Bo Muller-Moore, to whom this quote is attributed, is a nutritional prophet and a kale entrepreneur. While it is unclear whether he grows the green stuff himself, his “Eat More Kale” T-shirts are a must-have gift for the kale lover in your life.
Eat your greens is good advice for your health and for Island farmers. The word on the street is that there is a kale glut on Martha’s Vineyard. Do your part and consume more of this magic vegetable. Follow the lead of nutritionist and cancer survivor Diana Dyer, who maintains a blog called 365 Days of Kale.
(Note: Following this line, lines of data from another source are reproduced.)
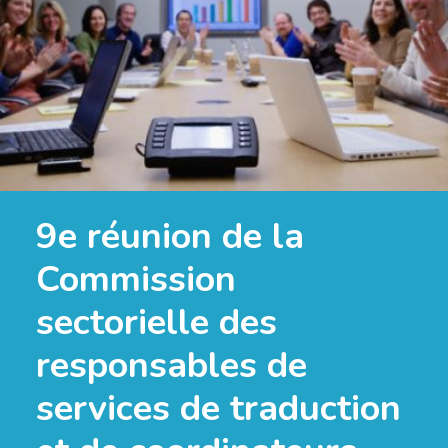
9e réunion de la
Commission
sectorielle des
responsables de
services de traduction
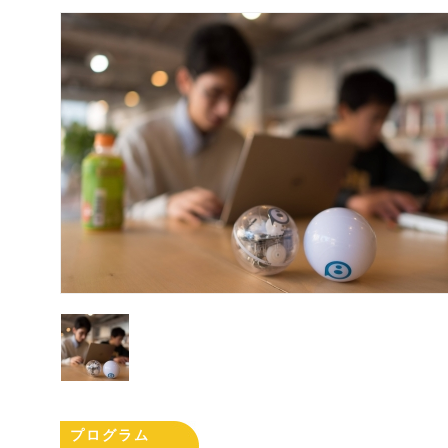
プログラム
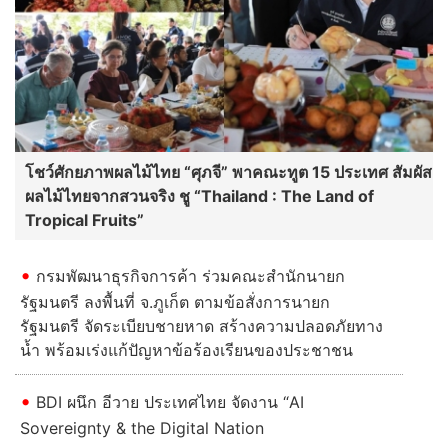
โชว์ศักยภาพผลไม้ไทย “ศุภจี” พาคณะทูต 15 ประเทศ สัมผัส
ผลไม้ไทยจากสวนจริง ชู “Thailand : The Land of
Tropical Fruits”
กรมพัฒนาธุรกิจการค้า ร่วมคณะสำนักนายก
รัฐมนตรี ลงพื้นที่ จ.ภูเก็ต ตามข้อสั่งการนายก
รัฐมนตรี จัดระเบียบชายหาด สร้างความปลอดภัยทาง
น้ำ พร้อมเร่งแก้ปัญหาข้อร้องเรียนของประชาชน
BDI ผนึก อีวาย ประเทศไทย จัดงาน “AI
Sovereignty & the Digital Nation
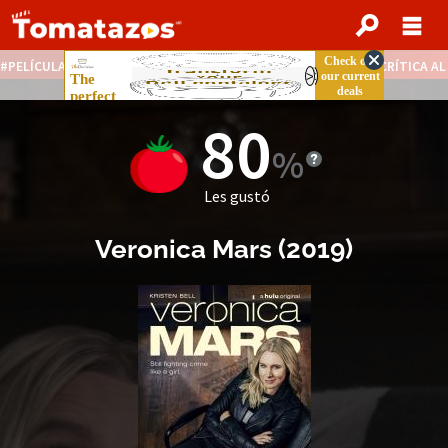
PELÍCULAS STREAMING GRATIS
NOTICIAS DESTACADAS
CRÍTICA A
80
Les gustó
Veronica Mars
(2019)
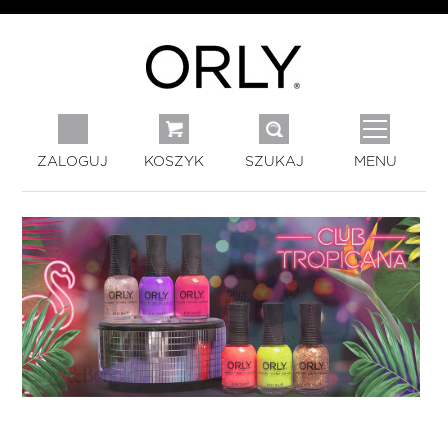
ZALOGUJ
KOSZYK
SZUKAJ
MENU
My kale obsession came late in life. For most of my life, I believed kale to be just a garnish. You know, the curly green bottom layer providing color to the tray of cold cuts or appetizers. How wrong I was!
Kale is king. It is a superfood, far more than just an embellishment. One cup of kale has only 36 calories, but packs a wallop. That single cup provides 15 per cent of your recommended daily calcium and vitamin B6, 40 per cent of your magnesium, 180 per cent of vitamin A, 200 per cent of vitamin C and 1,020 per cent of vitamin K. It is also high in antioxidants, is an anti-inflammatory and is reputed to be an anti-cancer agent and to lower cholesterol. No wonder it has been called “the healthiest vegetable on the planet.”
As a member of the Brassica family of vegetables, kale is related to broccoli, cabbage, Brussels sprouts and collards. It is eaten and celebrated all over the world.
In the German towns of Bremen, Oldenburg and Hannover, social clubs are formed annually to go on “kale tours.” These outings occur from October through February, when club members travel to inns to consume large amounts of boiled kale and play bosseln, a type of ball game. Other communities offer kale festivals, where a king or queen kale is crowned.
Many cultures have their own local dishes made with kale. In East Africa, there’s a stew called ugali. Langkal is a specialty in Denmark, Holland and Sweden, and caldo verde is a soup from Portugal. Colcannon is the Irish specialty, of course made with potatoes, and in the Netherlands, boerenkool. Clearly, there is no lack of recipes or creativity when it comes to preparing kale.
Kale is not a Johnny-come-lately or trendy vegetable in vogue. Greeks and Romans grew kale. It was either they or the Celts that likely brought what they called “coles” to Britain and France. Its consumption spread throughout Europe and was eventually brought to North America in 1669. During World War II, kale’s cultivation was encouraged in Britain to supplement the poor diet caused by war rationing.
The cold weather is not a threat to kale. In fact, these luscious leaves become even sweeter and more flavorful after a frost. It can grow late into the winter and was historically known to fill the “hunger gap” when few other foodstuffs were available.
Now that you know, you would be hard-pressed to find a finer food than kale. Consume it with gusto this season and tell everyone you know to eat some too. Perhaps even Popeye could be convinced to reconsider his green obsession and come over to the kale side.
Suzan Bellincampi is director of the Felix Neck Wildlife Sanctuary in Edgartown.